POSTED: Tuesday, November 3, 2009 - 10:20am
UPDATED: Wednesday, February 17, 2010 - 3:25pm
Experts offer tips for keeping you safe on Facebook...
Sixteen-year old Keegan Donahue and his sister, 15-year-old Rylee, are active Facebook users.
Their parents, Mike and Andrea, also sign onto Facebook and monitor the family activity.
They were surprised to learn how vulnerable they were.
"Part of the reason I have a Facebook page myself is that I can be friends with them and see what they're putting on there and who there friends are," says Andrea.
The Donahues agreed to have us security check their Facebook pages, but we used a covert method.
When we sat down with them for a family interview, we asked if anyone knows Cindy Jefferson. Andrea, Keegan and Rylee all said "no."
When we informed them that all three accepted someone named Cindy Jefferson as a friend the day before, they were shocked.
It turns out they thought the stranger might be a friend from another community they lived in years ago, so they accepted, intending to check Cindy Jefferson out more closely in the days ahead.
Cindy Jefferson was actually created out of thin air by two guys in a small office.
Matt Churchill and Jim O'Gorman work for Continuum Worldwide, an Omaha company hired by banks and corporations to keep hackers out of their computer systems.
The good news is they can be trusted.
Churchill knows firsthand through his work about Web users who cannot be trusted.
"You have to expect that anything you put on line, anybody can see. Don't put it on line if you're not willing to have the creepy guy at the bus stop watching you."
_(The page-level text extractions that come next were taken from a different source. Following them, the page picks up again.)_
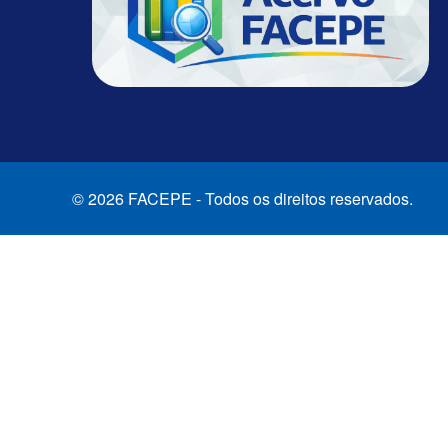
© 2026 FACEPE - Todos os direitos reservados.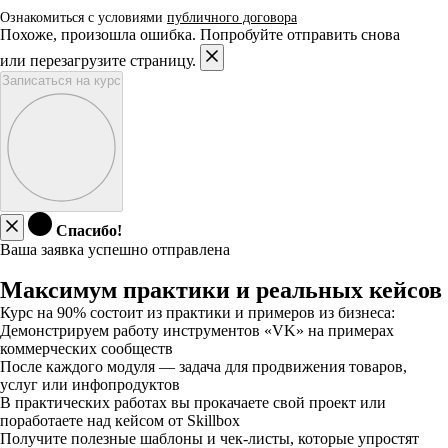
Ознакомиться с условиями
публичного договора
Похоже, произошла ошибка. Попробуйте отправить снова
или перезагрузите страницу.
Записаться на курс
Спасибо!
Ваша заявка успешно отправлена
Максимум практики и реальных кейсов
Курс на 90% состоит из практики и примеров из бизнеса:
Демонстрируем работу инструментов «VK» на примерах
коммерческих сообществ
После каждого модуля — задача для продвижения товаров,
услуг или инфопродуктов
В практических работах вы прокачаете свой проект или
поработаете над кейсом от Skillbox
Получите полезные шаблоны и чек-листы, которые упростят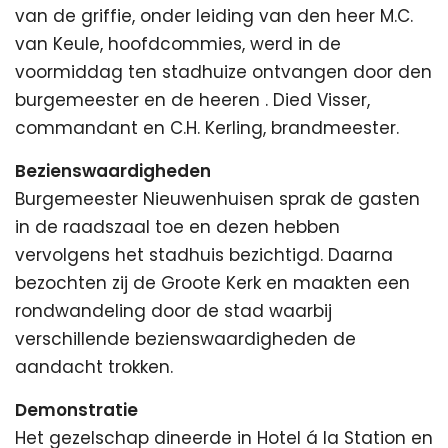
van de griffie, onder leiding van den heer M.C.
van Keule, hoofdcommies, werd in de
voormiddag ten stadhuize ontvangen door den
burgemeester en de heeren . Died Visser,
commandant en C.H. Kerling, brandmeester.
Bezienswaardigheden
Burgemeester Nieuwenhuisen sprak de gasten
in de raadszaal toe en dezen hebben
vervolgens het stadhuis bezichtigd. Daarna
bezochten zij de Groote Kerk en maakten een
rondwandeling door de stad waarbij
verschillende bezienswaardigheden de
aandacht trokken.
Demonstratie
Het gezelschap dineerde in Hotel á la Station en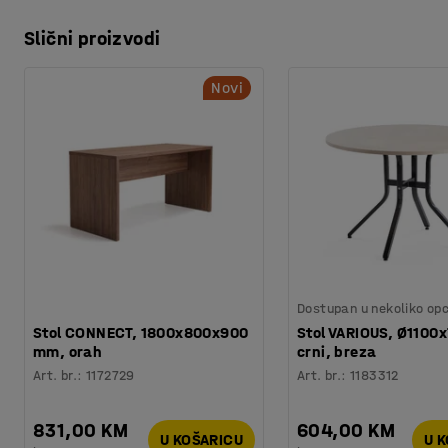
Slični proizvodi
Novi
Dostupan u nekoliko opc
Stol CONNECT, 1800x800x900
Stol VARIOUS, Ø1100
mm, orah
crni, breza
Art. br.
:
1172729
Art. br.
:
1183312
831,00 KM
604,00 KM
U KOŠARICU
U 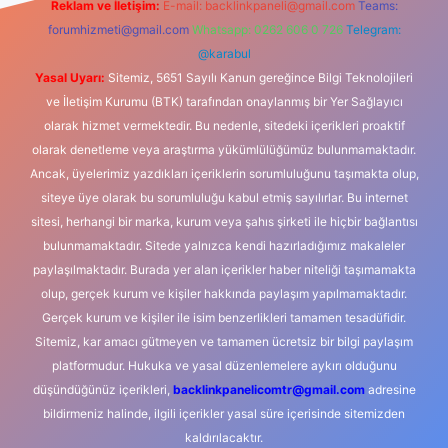
Reklam ve İletişim:
E-mail:
backlinkpaneli@gmail.com
Teams:
forumhizmeti@gmail.com
Whatsapp: 0262 606 0 726
Telegram:
@karabul
Yasal Uyarı:
Sitemiz, 5651 Sayılı Kanun gereğince Bilgi Teknolojileri
ve İletişim Kurumu (BTK) tarafından onaylanmış bir Yer Sağlayıcı
olarak hizmet vermektedir. Bu nedenle, sitedeki içerikleri proaktif
olarak denetleme veya araştırma yükümlülüğümüz bulunmamaktadır.
Ancak, üyelerimiz yazdıkları içeriklerin sorumluluğunu taşımakta olup,
siteye üye olarak bu sorumluluğu kabul etmiş sayılırlar. Bu internet
sitesi, herhangi bir marka, kurum veya şahıs şirketi ile hiçbir bağlantısı
bulunmamaktadır. Sitede yalnızca kendi hazırladığımız makaleler
paylaşılmaktadır. Burada yer alan içerikler haber niteliği taşımamakta
olup, gerçek kurum ve kişiler hakkında paylaşım yapılmamaktadır.
Gerçek kurum ve kişiler ile isim benzerlikleri tamamen tesadüfidir.
Sitemiz, kar amacı gütmeyen ve tamamen ücretsiz bir bilgi paylaşım
platformudur. Hukuka ve yasal düzenlemelere aykırı olduğunu
düşündüğünüz içerikleri,
backlinkpanelicomtr@gmail.com
adresine
bildirmeniz halinde, ilgili içerikler yasal süre içerisinde sitemizden
kaldırılacaktır.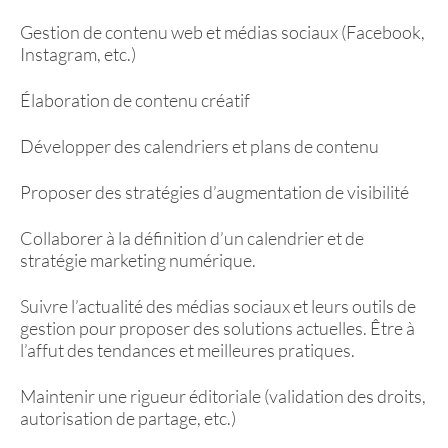
Gestion de contenu web et médias sociaux (Facebook,
Instagram, etc.)
Élaboration de contenu créatif
Développer des calendriers et plans de contenu
Proposer des stratégies d’augmentation de visibilité
Collaborer à la définition d’un calendrier et de
stratégie marketing numérique.
Suivre l’actualité des médias sociaux et leurs outils de
gestion pour proposer des solutions actuelles. Être à
l’affut des tendances et meilleures pratiques.
Maintenir une rigueur éditoriale (validation des droits,
autorisation de partage, etc.)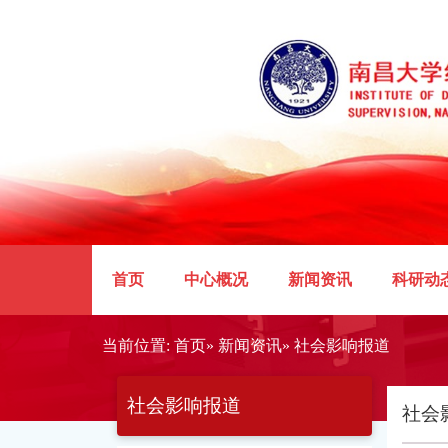
(current)
首页
中心概况
新闻资讯
科研动
当前位置:
首页
»
新闻资讯
» 社会影响报道
社会影响报道
社会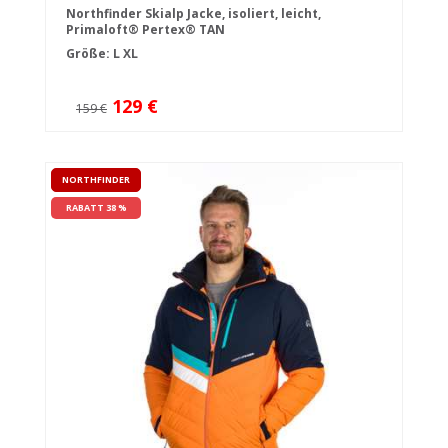
Northfinder Skialp Jacke, isoliert, leicht,
Primaloft® Pertex® TAN
Größe:
L
XL
129 €
159 €
NORTHFINDER
RABATT 38 %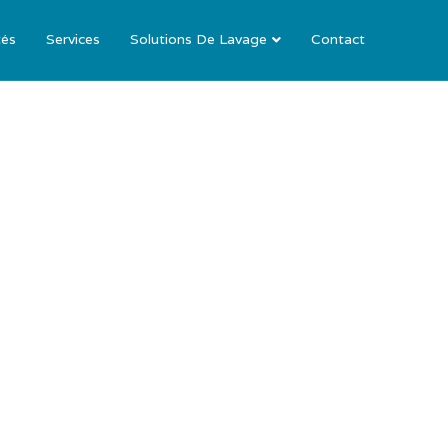
tés
Services
Solutions De Lavage
Contact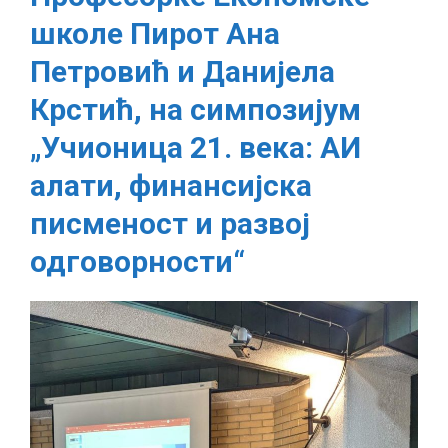
Економске
школе Пирот Ана
школе
Пирот
Петровић и Данијела
Ана
Крстић, на симпозијум
Петровић
и
„Учионица 21. века: АИ
Данијела
Крстић,
алати, финансијска
на
писменост и развој
симпозијум
„Учионица
одговорности“
21.
века:
АИ
алати,
финансијска
писменост
и
развој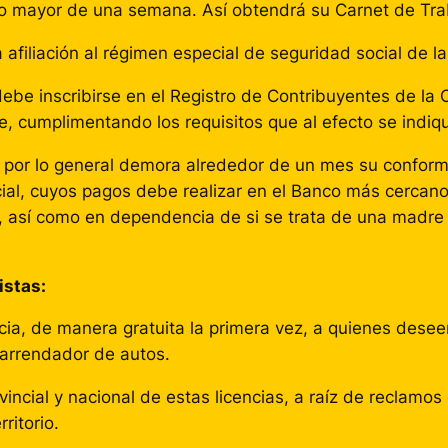
o mayor de una semana. Así obtendrá su Carnet de Tra
 afiliación al régimen especial de seguridad social de 
te debe inscribirse en el Registro de Contribuyentes de la
e, cumplimentando los requisitos que al efecto se indiqu
 por lo general demora alrededor de un mes su conform
al, cuyos pagos debe realizar en el Banco más cercano a
, así como en dependencia de si se trata de una madre c
istas:
ncia, de manera gratuita la primera vez, a quienes desee
 arrendador de autos.
ovincial y nacional de estas licencias, a raíz de reclamo
rritorio.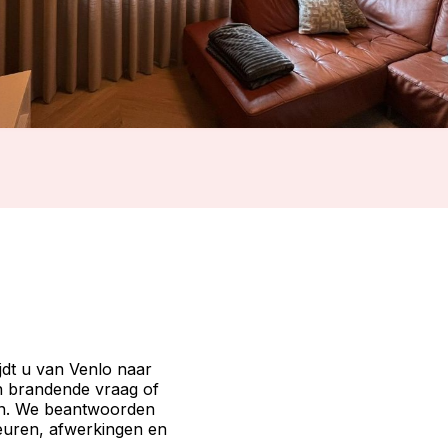
ijdt u van Venlo naar
n brandende vraag of
. We beantwoorden
leuren, afwerkingen en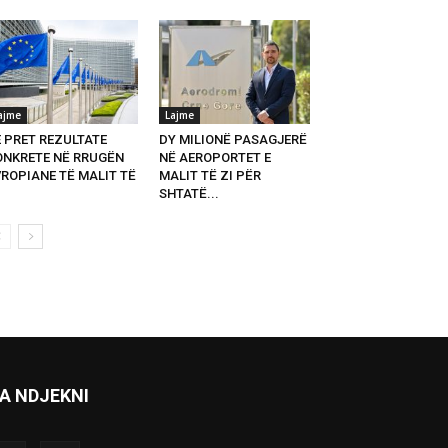
ajme
Lajme
E PRET REZULTATE
DY MILIONË PASAGJERË
ONKRETE NË RRUGËN
NË AEROPORTET E
VROPIANE TË MALIT TË
MALIT TË ZI PËR
SHTATË...
A NDJEKNI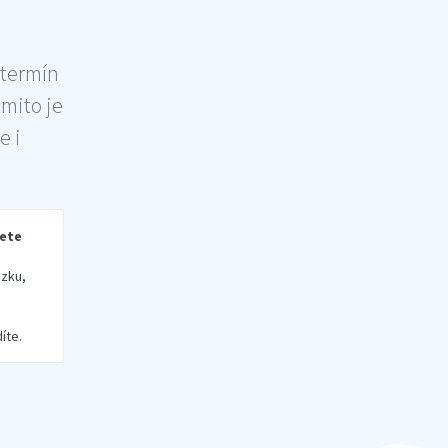
 termín
šmito je
e i
rete
zku,
íte.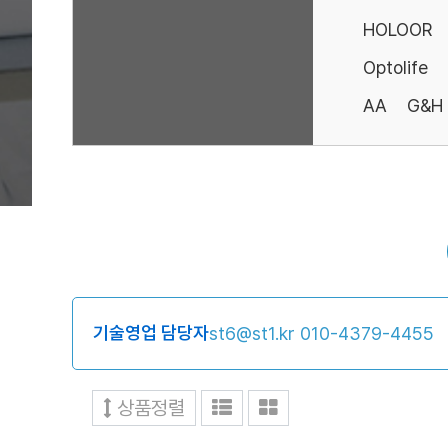
HOLOOR
Optolife
AA
G&H
기술영업 담당자
st6@st1.kr
010-4379-4455
상품정렬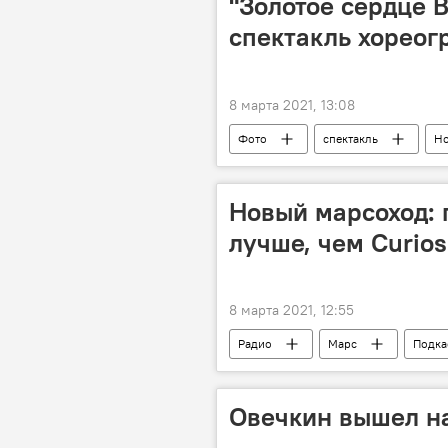
"Золотое сердце 
спектакль хореог
8 марта 2021, 13:08
Фото
спектакль
Но
Новый марсоход: 
лучше, чем Curios
8 марта 2021, 12:55
Радио
Марс
Подка
Овечкин вышел на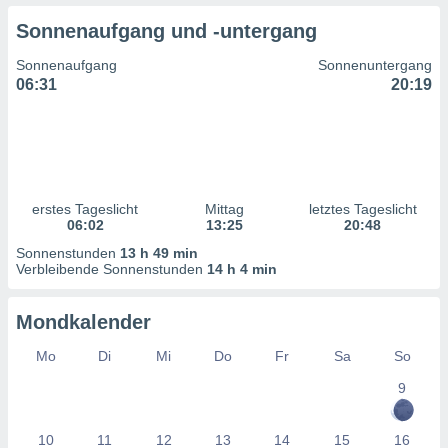
ntwicklung
Sonnenaufgang und -untergang
serung der
Sonnenaufgang
Sonnenuntergang
g
06:31
20:19
 Daten zur
n Inhalten.
ten und
ion durch
on
erstes Tageslicht
Mittag
letztes Tageslicht
,
06:02
13:25
20:48
erte
d Inhalte,
Sonnenstunden
13 h 49 min
on
Verbleibende Sonnenstunden
14 h 4 min
ung und der
ce von
Mondkalender
nforschung
Mo
Di
Mi
Do
Fr
Sa
So
icklung
serung von
9
.
sere 1199
10
11
12
13
14
15
16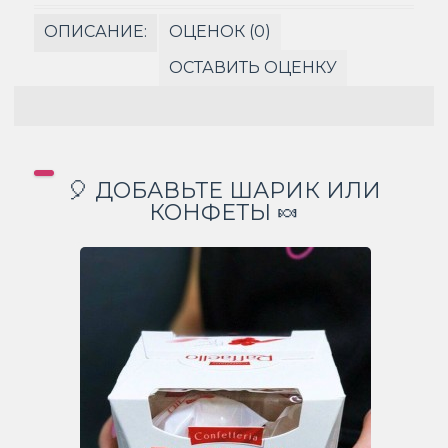
ОПИСАНИЕ:
ОЦЕНОК (0)
ОСТАВИТЬ ОЦЕНКУ
🎈 ДОБАВЬТЕ ШАРИК ИЛИ
КОНФЕТЫ 🍬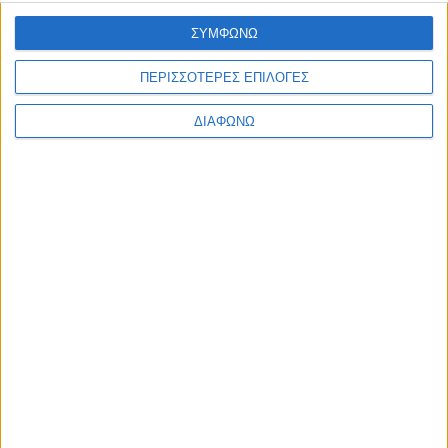
Ελλάδα
ΣΥΜΦΩΝΩ
Πολιτική
Εθνικά θέματα
Οικονομία
ΠΕΡΙΣΣΟΤΕΡΕΣ ΕΠΙΛΟΓΕΣ
Αστυνομικό
Διεθνή
ΔΙΑΦΩΝΩ
Επικοινωνία
Follow US
Προσωπικά δεδομένα & Όροι Χρήσης
© 2022 Foxiz News Network. Ruby Design Company. All Rights
Reserved.
Ετικέτα:
νεαρός σπουδαστής
ΙΕΚ
Ελλάδα
Νεαρός σπουδαστής ΙΕΚ σκότωσε τον 20χρονο στην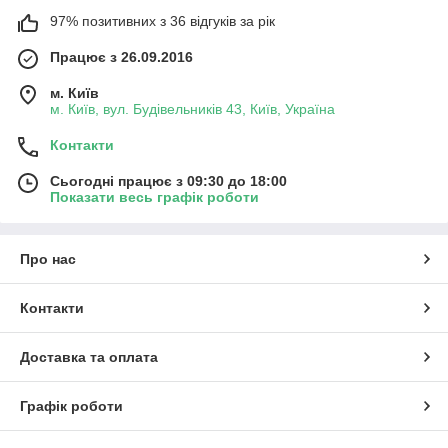
97% позитивних з 36 відгуків за рік
Працює з 26.09.2016
м. Київ
м. Київ, вул. Будівельників 43, Київ, Україна
Контакти
Сьогодні працює з 09:30 до 18:00
Показати весь графік роботи
Про нас
Контакти
Доставка та оплата
Графік роботи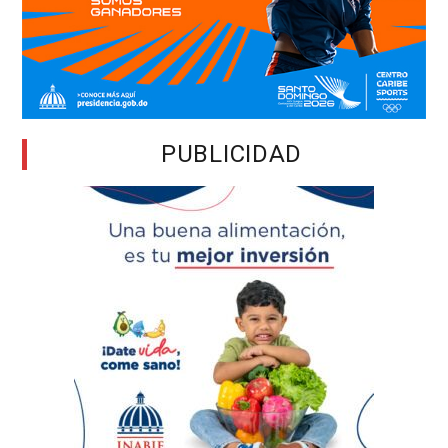
PUBLICIDAD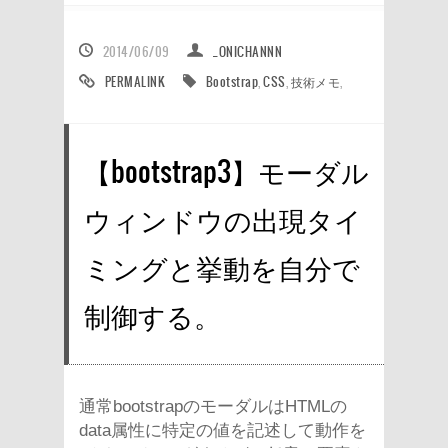
2014/06/09
_ONICHANNN
PERMALINK
Bootstrap
,
CSS
,
技術メモ
,
【bootstrap3】モーダル
ウィンドウの出現タイ
ミングと挙動を自分で
制御する。
通常bootstrapのモーダルはHTMLの
data属性に特定の値を記述して動作を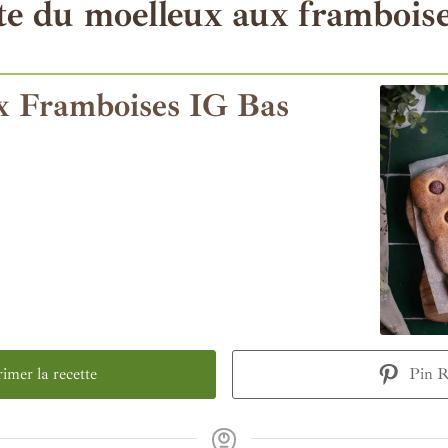
te du moelleux aux frambois
x Framboises IG Bas
mer la recette
Pin R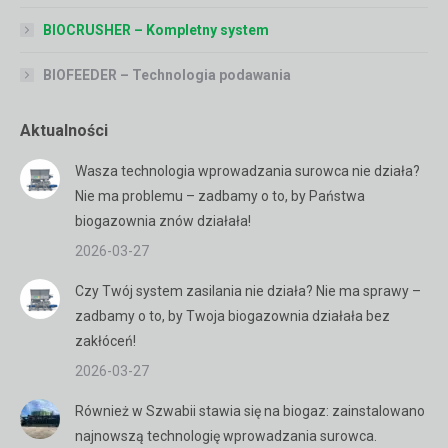
BIOCRUSHER – Kompletny system
BIOFEEDER – Technologia podawania
Aktualności
Wasza technologia wprowadzania surowca nie działa?
Nie ma problemu – zadbamy o to, by Państwa
biogazownia znów działała!
2026-03-27
Czy Twój system zasilania nie działa? Nie ma sprawy –
zadbamy o to, by Twoja biogazownia działała bez
zakłóceń!
2026-03-27
Również w Szwabii stawia się na biogaz: zainstalowano
najnowszą technologię wprowadzania surowca.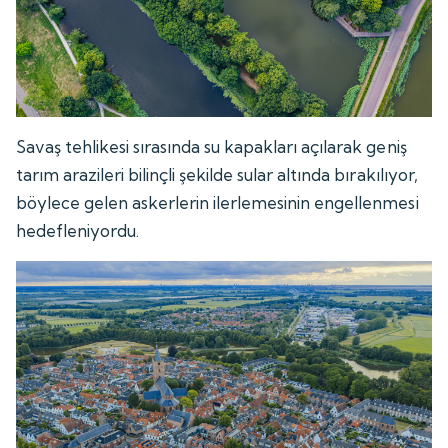
Savaş tehlikesi sırasında su kapakları açılarak geniş
tarım arazileri bilinçli şekilde sular altında bırakılıyor,
böylece gelen askerlerin ilerlemesinin engellenmesi
hedefleniyordu.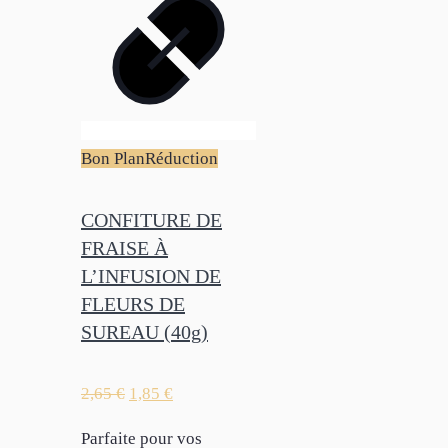
Bon Plan
Réduction
CONFITURE DE
FRAISE À
L’INFUSION DE
FLEURS DE
SUREAU (40g)
2,65
€
1,85
€
Parfaite pour vos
In this case, Churchill and O'Gorman are not creepy guys, but they were watching the Donahues through their fictional Facebook connection, Cindy Jefferson.
And they found some information that made the Donahues uncomfortable.
"Matt and I went through the accounts and found a number of events, family travel, speaking about going out of town, going to Dallas over this time period," says O'Gorman.
It's information that could be used by someone with bad intentions.
Ironcially, the Donahues had discussed as a family not to publish that type of information.
"We told them not to put any upcoming trips, only to comment after they get back home," says Andrea.
The security experts from Continuum Worldwide advise all Facebook users to share information about personal events after the events have taken place.
Other information to keep off your Facebook page include your e-mail address, your full name, your birthday and even the name of your pet.
"There is a criminal mindset and if you're not thinking as a criminal, you may post something that seems fairly innocuous, but it can be used by somebody else," says Churchill. "If you post it, assume it's public and if somebody is motivated enough, they're going to be able to use it against you."
On the subject of passwords, Churchill explained how an e-mail address given out on Facebook can be used to invade a person's privacy.
He says a person with bad intentions who gains access as your friend can set up a Web site with malware (short for malicious software), send the link to you and encourage you to click on the link and in the process access your computer can be gained.
"With that software, a bad guy can plant a key logger on your computer that records your every stroke and it could capture passwords," says O'Gorman.
That in turns he says, "Would give them access to your mail accounts and to your bank accounts, to any number of sensiitive items."
"You just have to be careful in what you post and accept a certain amount of risk that whatever you do post is public knowledge to everybody, even if you have your profile locked, it could leak out through one of your friends," says Churchill.
The Donahues were repulsed by Cindy Jefferson's invasion of their privacy.
They quickly deleted her from their friends list after our interview.
At the same time, the overall review of the Donahue Facebook pages by our security experts from Continuum Worldwide was favorable.
They especially applaud the parental involvement.